A computational study of the effects of adherent leukocytes on secondary recruitment

Leukocyte rolling is known to be mediated by the selectin family of adhesion molecules and their corresponding ligands and is characterized by the formation and breakage of receptor-ligand bonds. Selectin mediated rolling is associated with the initial stages of the leukocyte adhesion cascade (LAC) in which the cell passes through several stages including chemo-attraction, rolling adhesion, tight adhesion and transmigration before moving out of the circulatory system towards the site of injury. This thesis studies the initial stages of the leukocyte adhesion cascade through a direct numerical simulation based on boundary element techniques. Besides, cell deformation during rolling is believed to further enhance rolling interactions. This feature is accounted for by implementing a constitutive model that qualitatively represents the morphology of white blood cells in the early stages of selectin mediated rolling. This research describes the contribution of contact mechanics towards modulation in the contact area for cell substrate interactions. The results predict that compliant cells could roll slower (~ 25%) as compared to their stiffer counterparts.

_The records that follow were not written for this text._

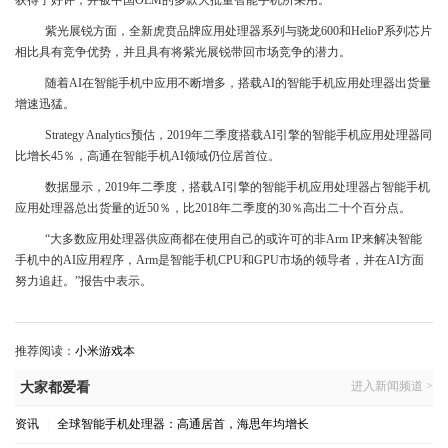
获得了好评，并被中国OEM的多款大批量智能手机所采用。
紫光展锐方面，全新虎贲品牌应用处理器系列与骁龙600和HelioP系列芯片
相比具有竞争优势，并且具有将紫光展锐带回市场竞争的潜力。
随着AI在智能手机中应用不断增多，搭载AI的智能手机应用处理器出货量
增速迅猛。
Strategy Analytics预估，2019年二季度搭载AI引擎的智能手机应用处理器同
比增长45％，高通在智能手机AI领域仍位居首位。
数据显示，2019年二季度，搭载AI引擎的智能手机应用处理器占智能手机
应用处理器总出货量的近50％，比2018年二季度的30％高出二十个百分点。
“大多数应用处理器供应商都在使用自己的或许可的非Arm IP来解决智能
手机中的AI应用程序，Arm是智能手机CPU和GPU市场的领导者，并在AI方面
努力追赶。”报告中表示。
推荐阅读：
小米游戏本
进入新闻频道 >
大家都爱看
资讯
|
全球智能手机处理器：高通居首，海思年均增长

The effect of variations in cell size and bond compression on the decrease in the translational velocity as well as the inherent noisiness in the translational velocity is investigated.;The latter part of this thesis attempts to quantify hydrodynamic recruitment of leukocytes with a view to providing insights into cell trafficking in physiological phenomena such as the homing of stem cells towards bone marrow. In vivo experimental data of leukocyte accumulations during exposure to Zymosan-Activated Serum (ZAS) in rabbits and immune response in hamster cheek pouches appears to reinforce this hypothesis. The influence of deformation on the attachment of free-stream cells through collisions and near wall interactions with adherent cells is numerically investigated. The trajectories of free-stream cells colliding with deformed adherent cells are computed through a series of glancing collisions in order to study the influence of cell shape on secondary recruitment.